For our final column, we share some of our favorite tools, apps, platforms, and systems related to the open knowledge ecosystem. These tools are our preferred sources for data collection, analysis, and publishing; for library and learning management systems; and for everyday life.
DATA COLLECTION
KoBoToolbox (kobotoolbox.org) is a great mobile data collection tool designed by and for the international development and humanitarian community. It’s based on Open Data Toolkit (ODK), the de facto standard for mobile data collection. And while ODK offers many tools as part of its toolkit, the initial setup is rather involved. KoBoToolbox requires no setup and focuses on just three core functions: building forms, collecting data, and analyzing data.
Why we love it:
Getting a mobile data collection process off the ground can be a slow, expensive, and inefficient process, but KoBoToolbox makes it significantly easier— particularly when you’re working in a remote environment without stable internet access. Data collectors in the field can administer questionnaires with a tablet or smartphone, and data is stored on their local devices. Later, data can be uploaded to the server.

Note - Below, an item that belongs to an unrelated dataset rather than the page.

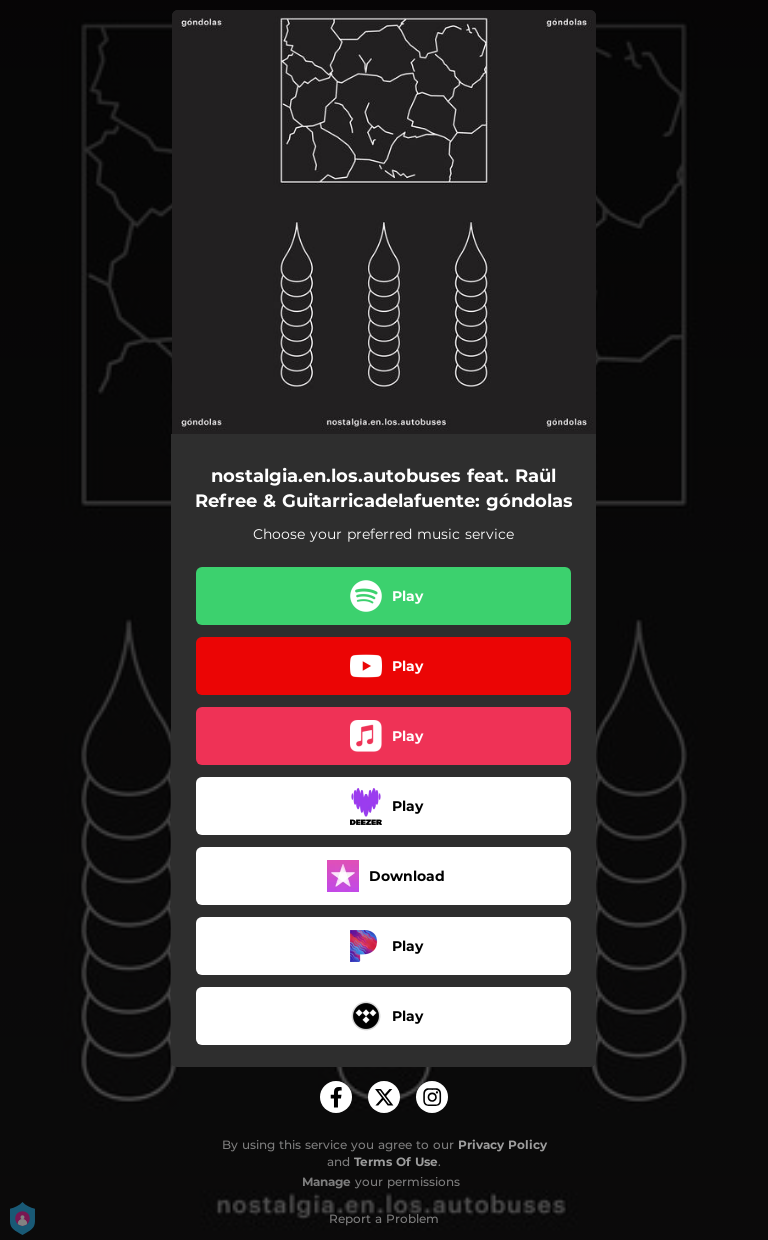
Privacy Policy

One thing we particularly love about KoBoToolbox is how easy it is to add new questions. KoBoToolbox comes with a bunch of different question types (select one, select many, text, barcode, map point, date/time stamp, rating, etc.).
ONLINE SURVEYS
While KoBoToolbox is fantastic for mobile data collection, LimeSurvey (limesurvey.org) is our choice for online data collection. It’s a solid alternative to SurveyMonkey or deploying forms via your website.
Why we love it:
LimeSurvey has the ability to create complex surveys in multiple languages. It’s easy to set up new surveys, copy surveys, and display and export results. The user interface that survey respondents see isn’t the prettiest thing in the world, but the ease of using LimeSurvey to administer surveys makes up for it in most cases. Questions can be added easily, duplicated, and reordered, and you can incorporate complicated survey logic. Surveys can be publicly accessible, or individuals can be invited to participate in them. Participants can be added via the import function.
Although LimeSurvey is designed for survey participants to complete their own surveys via the online form, there is a data entry option if you need to convert old, paper-based surveys or want to add a few paper-based responses to a primarily online survey.
Once a survey is live and respondents have answered some questions, admins are able to see responses and basic statistics from within LimeSurvey. If you want to perform deeper analysis with another package, you can easily export the data as a CSV file.
LimeSurvey is an open source PHP web application, so unlike SurveyMonkey, you’ll need to install LimeSurvey on a server, which has its pros and cons. On the plus side, sometimes it is important for security reasons to host your survey on your own server. On the down side, that means it’s one more application to support, secure, update, and maintain.
STATISTICAL ANALYSIS
The R Project for Statistical Computing (r-project.org) is a statistical analysis platform comparable to SPSS or Stata. R has been around for more than 15 years. However, during the past few years, we’ve seen more uptake of R around the world as researchers and scientists have been cutting ties with expensive commercial software in favor of this open source platform.
Why we love it:
For researchers who aren’t working at a university or corporate library with access to an expensive SPSS or Stata license, R provides access to a robust statistical analysis tool.
Plus, R continues to evolve with new packages and add-ons developed and shared by the R community. From within R, you can install specialized packages to simplify common tasks or perform tasks specific to certain kinds of data (spatial, time series, financial). The R community has also developed various libraries to download large datasets. For instance, the CensusAPI package retrieves U.S. Census data, or you can use the FAOSTAT package to download data from the Food and Agricultural Organization (FAO) of the United Nations.
DATA VISUALIZATION TOOLS
These days, any time we need to make a graph, chart, or other type of data visualization, we go straight to the Seaborn library in Python (seaborn.pydata.org).
Why we love it:
While Excel can make basic graphs and charts, and Power BI is superb for creating dashboards, Seaborn is designed to handle statistical data visualizations. It’s a great way to explore data. Through Seaborn, you can easily create scatter plots, swarm plots, and box plots; control the aesthetic style of plots; define color palettes; and more.